What is the number of lines in the data that include the string "Шёлк"? Give it by itself.

Extracted data —
════════════════════

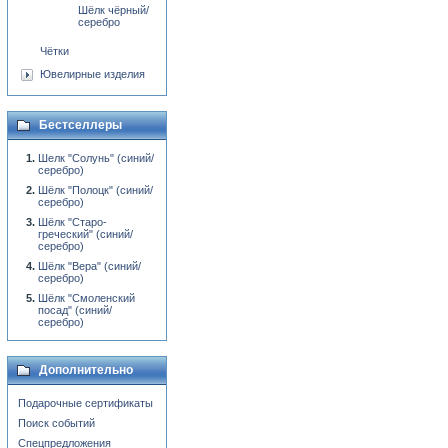
Шёлк чёрный/
серебро
Чётки
Ювелирные изделия
Бестселлеры
Шелк "Солунь" (синий/
серебро)
Шёлк "Полоцк" (синий/
серебро)
Шёлк "Старо-
греческий" (синий/
серебро)
Шёлк "Вера" (синий/
серебро)
Шёлк "Смоленский
посад" (синий/
серебро)
Дополнительно
Подарочные сертификаты
Поиск событий
Спецпредложения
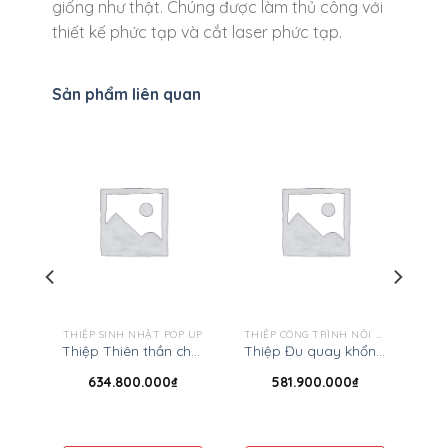
giống như thật. Chúng được làm thủ công với
thiết kế phức tạp và cắt laser phức tạp.
Sản phẩm liên quan
NH
THIỆP SINH NHẬT POP UP
THIỆP CÔNG TRÌNH NỔI TIẾNG
Thiệp Bà tiên đỡ đầu 3D – Thiệp Giáng sinh 3D
Thiệp Thiên thần chúc mừng – Thiệp sinh nhật pop up
Thiệp Đu quay khổng lồ 3D – Công trình nổi tiếng
634.800.000
₫
581.900.000
₫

════════════════════

Written response — 5